The latest in Dominic Savage’s acclaimed series of standalone female-led programmes for Channel 4, it follows two previous mini-series of I Am . . . in 2019 and last year. The new feature-length episode (co-written by Winslet) tells an urgent, aching story about a mother’s struggle to get through to her social media-addled daughter who has retreated behind impenetrable emotional barricades.
To say that Winslet “plays” Ruth is an understatement — she inhabits the character to the point that we lose sight of the movie star. All the concern, frustration and love that swell and compete within Ruth as she begins to crack under the weight of her daughter’s withdrawal seems to be acutely felt by Winslet — etched on her skin, even — rather than just acted out.
The emotional authenticity that Winslet brings to the role is further amplified by the fact that she appears opposite her real-life daughter, Mia Threapleton, who plays the troubled 17-year-old Freya. Although such close-to-home casting might have yielded self-conscious performances, what we get instead is a drama elevated by instinctive, organic exchanges and moments of unaffected intimacy. This rawness can at times be overwhelming. There are several instances when the characters are so vulnerable — not least an utterly heartbreaking scene in which Ruth discovers that Freya has self-harmed — that it almost feels like intruding on a private family moment.
That Ruth and Freya seem so real is not solely thanks to the richness of the acting.

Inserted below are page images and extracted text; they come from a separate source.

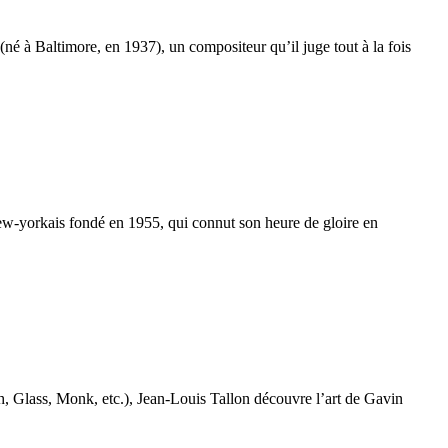
 (né à Baltimore, en 1937), un compositeur qu’il juge tout à la fois
w-yorkais fondé en 1955, qui connut son heure de gloire en
, Glass, Monk, etc.), Jean-Louis Tallon découvre l’art de Gavin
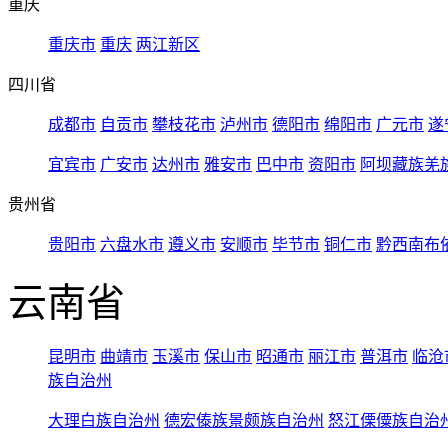
重庆
重庆市
重庆
两江新区
四川省
成都市
自贡市
攀枝花市
泸州市
德阳市
绵阳市
广元市
遂
宜宾市
广安市
达州市
雅安市
巴中市
资阳市
阿坝藏族羌
贵州省
贵阳市
六盘水市
遵义市
安顺市
毕节市
铜仁市
黔西南布
云南省
昆明市
曲靖市
玉溪市
保山市
昭通市
丽江市
普洱市
临沧
族自治州
大理白族自治州
德宏傣族景颇族自治州
怒江傈僳族自治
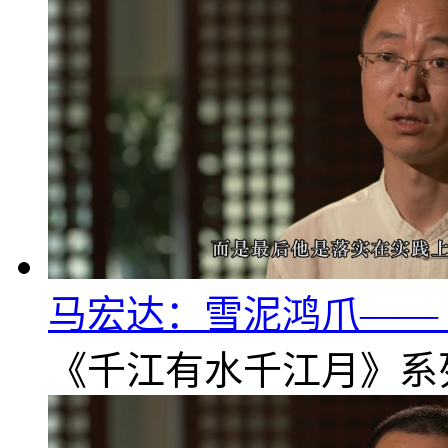
马宏达：雪泥鸿爪——《
《千江有水千江月》系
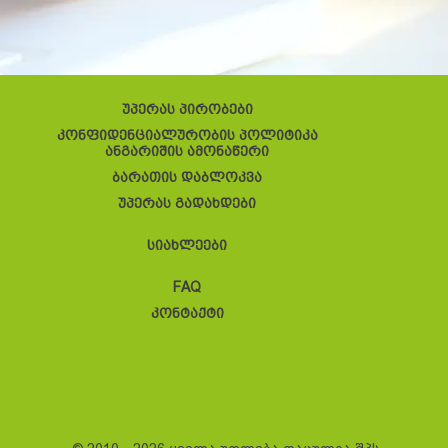
უპერას პირობები
კონფიდენციალურობის პოლიტიკა
ანგარიშის ამონაწერი
ბარათის დაბლოკვა
უპერას გადახდები
სიახლეები
FAQ
კონტაქტი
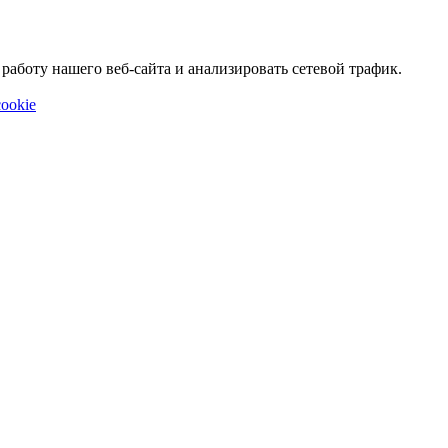
аботу нашего веб-сайта и анализировать сетевой трафик.
ookie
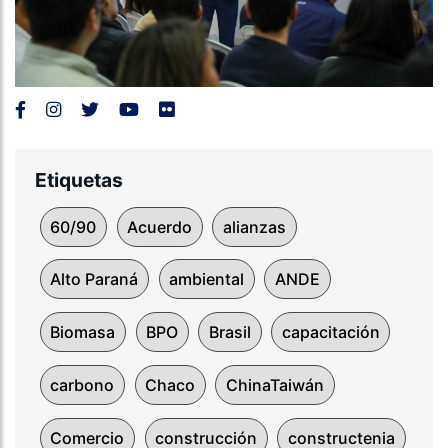
Etiquetas
60/90
Acuerdo
alianzas
Alto Paraná
ambiental
ANDE
Biomasa
BPO
Brasil
capacitación
carbono
Chaco
ChinaTaiwán
Comercio
construcción
constructenia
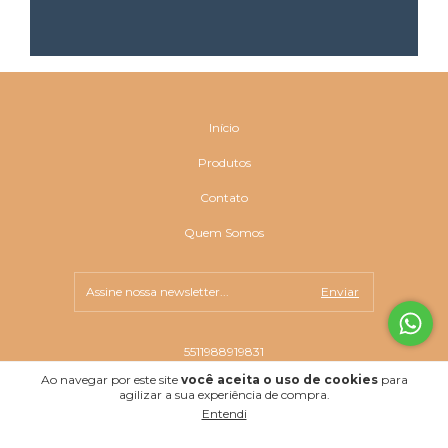
Início
Produtos
Contato
Quem Somos
5511988919831
Ao navegar por este site
você aceita o uso de cookies
para
agilizar a sua experiência de compra.
Entendi
Copyright A8 Interiores - 32190485000110 - 2026. Todos os direitos reservados.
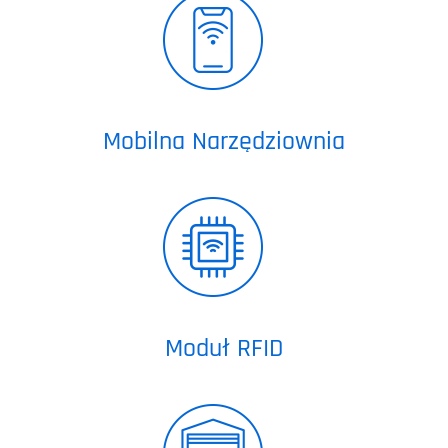
Mobilna Narzędziownia
Moduł RFID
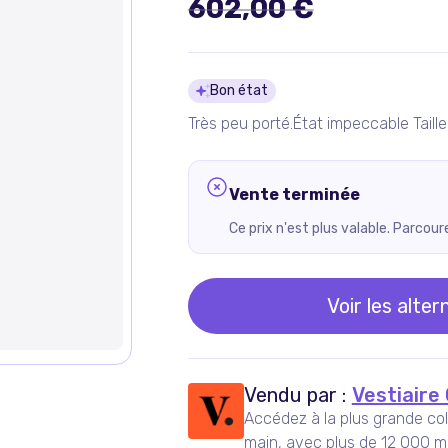
602,00 €
Détails du pro
Bon état
Très peu porté.État impeccable Taille
Vente terminée
Ce prix n'est plus valable. Parcou
Voir les alter
Vendu par :
Vestiaire 
Accédez à la plus grande co
main, avec plus de 12 000 m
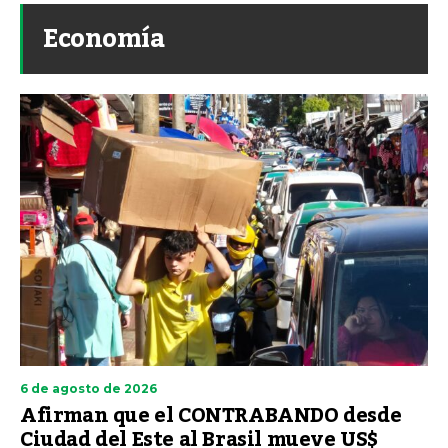
Economía
6 de agosto de 2026
Afirman que el CONTRABANDO desde
Ciudad del Este al Brasil mueve US$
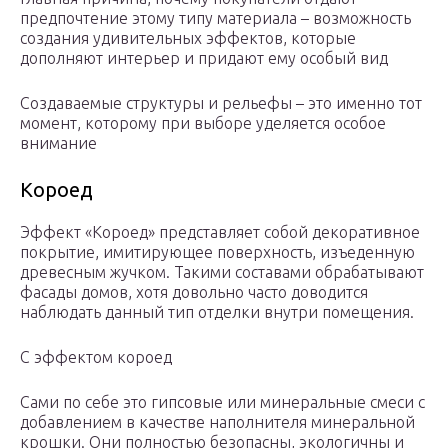
предпочтение этому типу материала – возможность
создания удивительных эффектов, которые
дополняют интерьер и придают ему особый вид
Создаваемые структуры и рельефы – это именно тот
момент, которому при выборе уделяется особое
внимание
Короед
Эффект «Короед» представляет собой декоративное
покрытие, имитирующее поверхность, изъеденную
древесным жучком. Такими составами обрабатывают
фасады домов, хотя довольно часто доводится
наблюдать данный тип отделки внутри помещения.
С эффектом короед
Сами по себе это гипсовые или минеральные смеси с
добавлением в качестве наполнителя минеральной
крошки. Они полностью безопасны, экологичны и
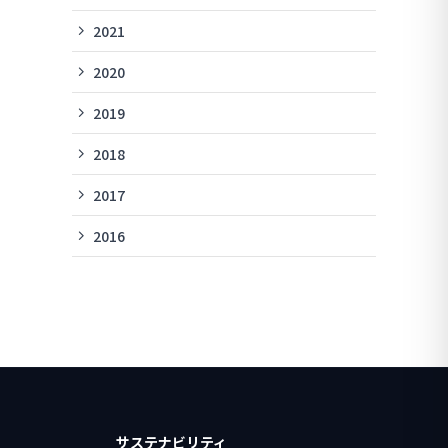
2021
2020
2019
2018
2017
2016
サステナビリティ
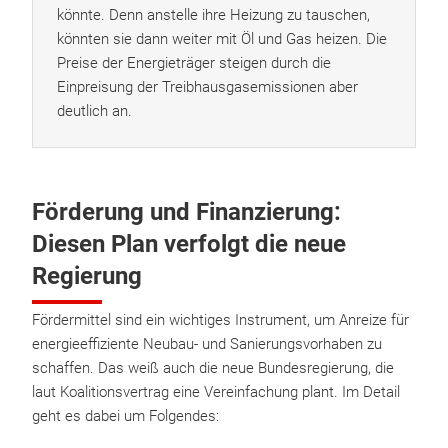
könnte. Denn anstelle ihre Heizung zu tauschen,
könnten sie dann weiter mit Öl und Gas heizen. Die
Preise der Energieträger steigen durch die
Einpreisung der Treibhausgasemissionen aber
deutlich an.
Förderung und Finanzierung:
Diesen Plan verfolgt die neue
Regierung
Fördermittel sind ein wichtiges Instrument, um Anreize für
energieeffiziente Neubau- und Sanierungsvorhaben zu
schaffen. Das weiß auch die neue Bundesregierung, die
laut Koalitionsvertrag eine Vereinfachung plant. Im Detail
geht es dabei um Folgendes:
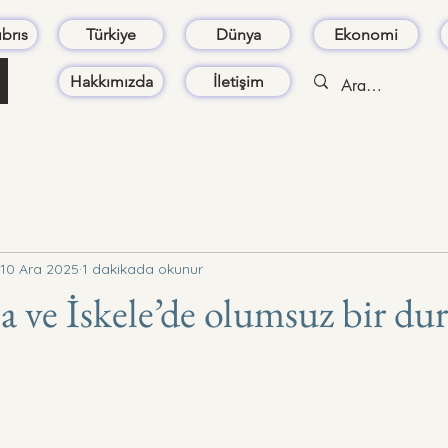
brıs
Türkiye
Dünya
Ekonomi
Hakkımızda
İletişim
10 Ara 2025
1 dakikada okunur
 ve İskele’de olumsuz bir d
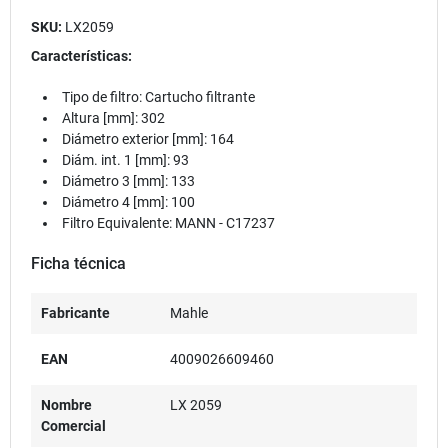
SKU:
LX2059
Características:
Tipo de filtro: Cartucho filtrante
Altura [mm]: 302
Diámetro exterior [mm]: 164
Diám. int. 1 [mm]: 93
Diámetro 3 [mm]: 133
Diámetro 4 [mm]: 100
Filtro Equivalente:
MANN - C17237
Ficha técnica
Fabricante
Mahle
EAN
4009026609460
Nombre
LX 2059
Comercial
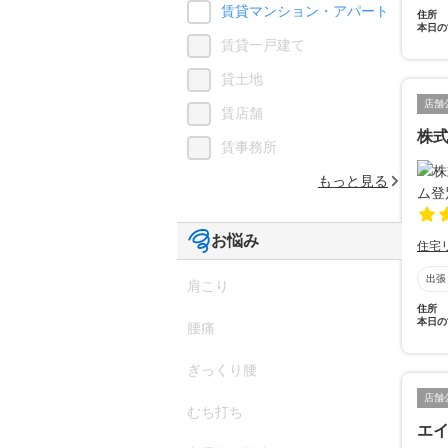
賃貸マンション・アパート
住所
本日の
賃貸一戸建て
貸土地
店舗
賃店舗
株
賃事務所
もっと見る
お悩み
住宅
出張
肩こり
住所
本日の
腰痛
ぎっくり腰
店舗
むち打ち
エ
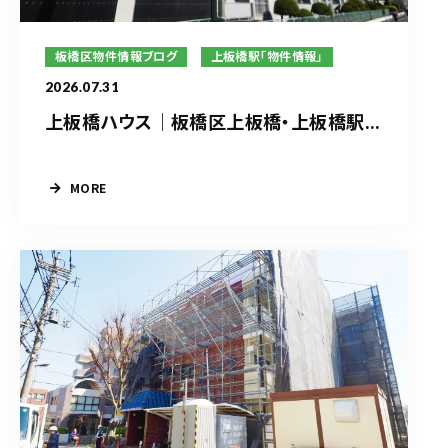
板橋区物件情報ブログ
上板橋駅「物件情報」
2026.07.31
上板橋ハウス｜板橋区上板橋・上板橋駅...
MORE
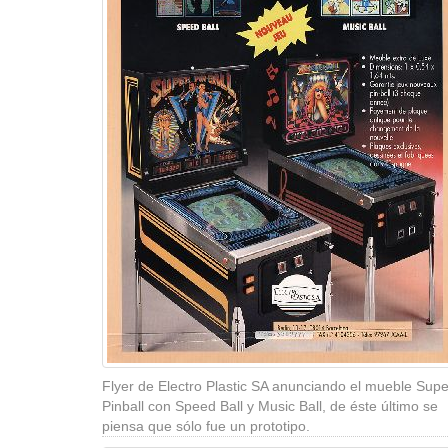
Flyer de Electro Plastic SA anunciando el mueble Supe
Pinball con Speed Ball y Music Ball, de éste último se
piensa que sólo fue un prototipo.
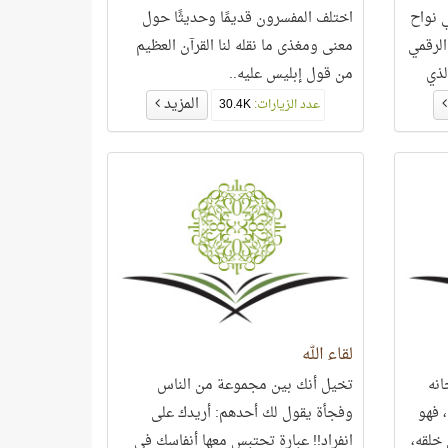
ي نواح
اختلف المفسرون قديمًا وحديثًا حول
لرقمي
معنى ومغذى ما نقله لنا القرآن العظيم
لذي
من قول إبليس عليه..
المزيد
عدد الزيارات:
30.4K
لقاء الله
انه
تخيل أنك بين مجموعة من الناس
 فهو
وفجأة يقول لك أحدهم: أريدك على
خلقه،
انفراد!! عبارة تحتبس معها أنفاسك في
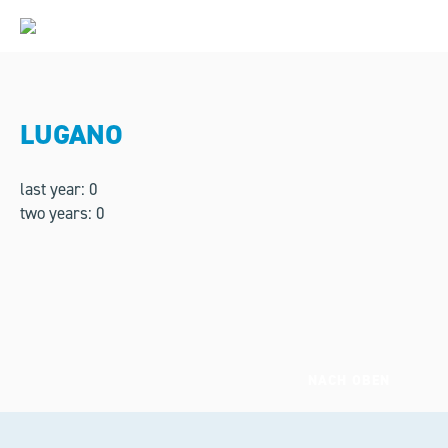
LUGANO
last year: 0
two years: 0
NACH OBEN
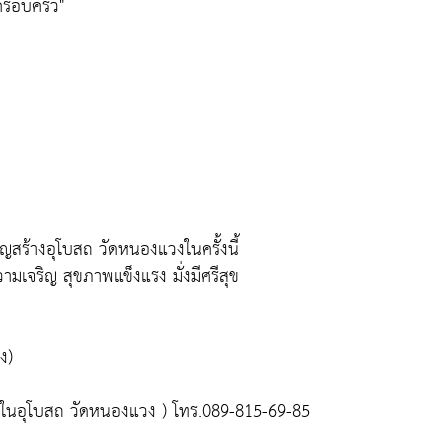
ครอบครัว"
สร้างอุโบสถ วัดหนองแวงในครั้งนี้
เจริญ สุขภาพแข็งแรง มั่งมีศรีสุข
ง)
ในอุโบสถ วัดหนองแวง ) โทร.089-815-69-85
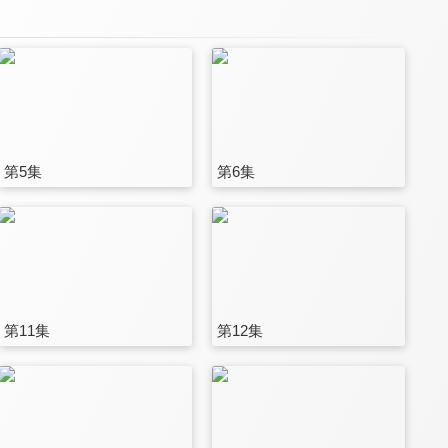
第5集
第6集
第11集
第12集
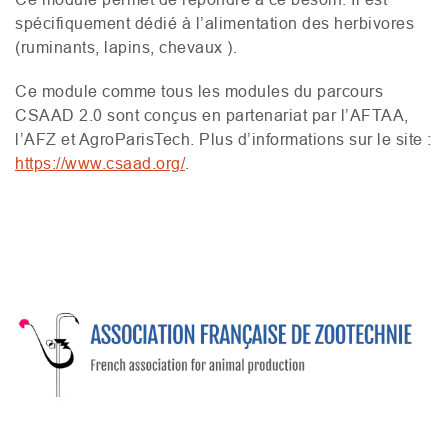
spécifiquement dédié à l’alimentation des herbivores
(
ruminants, lapins, chevaux
).
Ce module comme tous les modules du parcours
CSAAD
2.0 sont conçus en partenariat par l’
AFTAA
,
l’
AFZ
et AgroParisTech. Plus d’informations sur le site :
https://www.csaad.org/
.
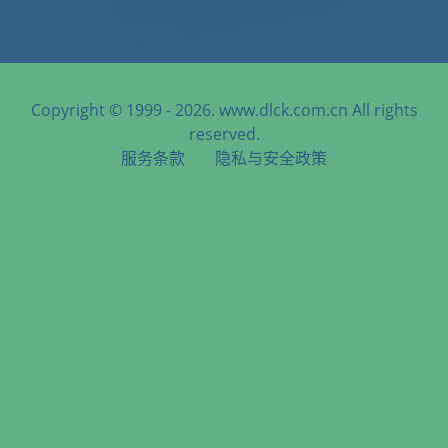
Copyright © 1999 - 2026. www.dlck.com.cn All rights
reserved.
服务条款
隐私与安全政策
天津港到Hull, UK, 赫尔, 英国海运服务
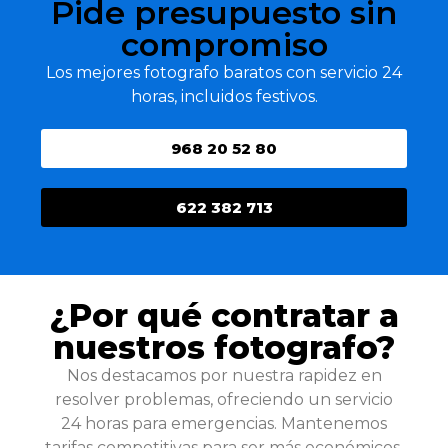
Pide presupuesto sin
compromiso
Los mejores fotografo baratos con servicio 24
horas, incluidos festivos.
968 20 52 80
622 382 713
¿Por qué contratar a
nuestros fotografo?
Nos destacamos por nuestra rapidez en
resolver problemas, ofreciendo un servicio
24 horas para emergencias. Mantenemos
tarifas competitivas para ser más económicos,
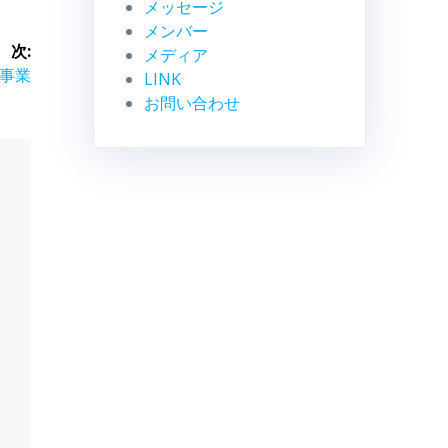
メッセージ
メンバー
次:
メディア
M事業
LINK
お問い合わせ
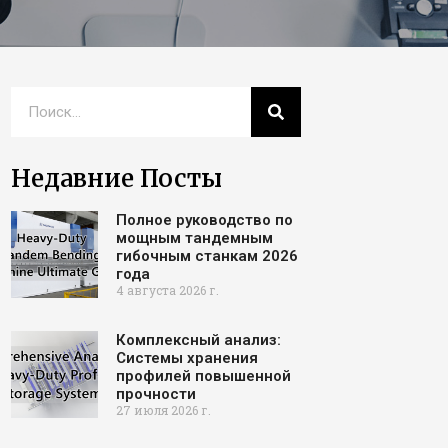
Недавние Посты
Полное руководство по
мощным тандемным
гибочным станкам 2026
года
4 августа 2026 г.
Комплексный анализ:
Системы хранения
профилей повышенной
прочности
27 июля 2026 г.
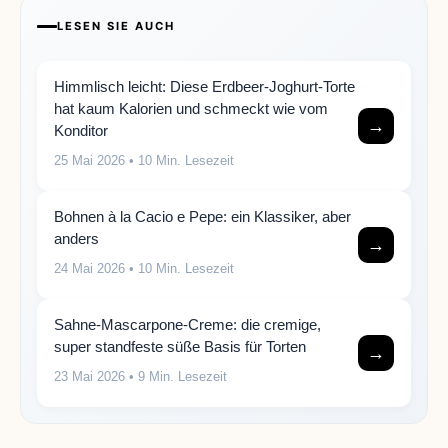
LESEN SIE AUCH
Himmlisch leicht: Diese Erdbeer-Joghurt-Torte
hat kaum Kalorien und schmeckt wie vom
→
Konditor
25 Mai 2026
• 10 Min. Lesezeit
Bohnen à la Cacio e Pepe: ein Klassiker, aber
anders
→
24 Mai 2026
• 10 Min. Lesezeit
Sahne-Mascarpone-Creme: die cremige,
super standfeste süße Basis für Torten
→
23 Mai 2026
• 9 Min. Lesezeit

Although the film is fictional, similar scenes are playing out in homes across the world. Billed as a story about “the endemic mental health crisis affecting young people”, the drama meaningfully illustrates the corrosive impact that social media can have on a person’s relationships and sense of self worth.
Yet the film is careful to avoid didacticism and judgment. Instead, it shows an abundance of compassion towards the characters who are consumed by their own perceived inadequacies. It recognises both how isolating it is to be a parent tasked with staying strong and constant while breaking apart on the inside, and how desperately hard it is to be a teenager in a time of merciless online scrutiny.
But some signs of hope emerge in the form of open communication. When Ruth stops concealing her distress and shares it, Freya in turn begins to articulate her own bewildering feelings of depression. Perhaps this exquisitely heartfelt drama will inspire viewers to do likewise.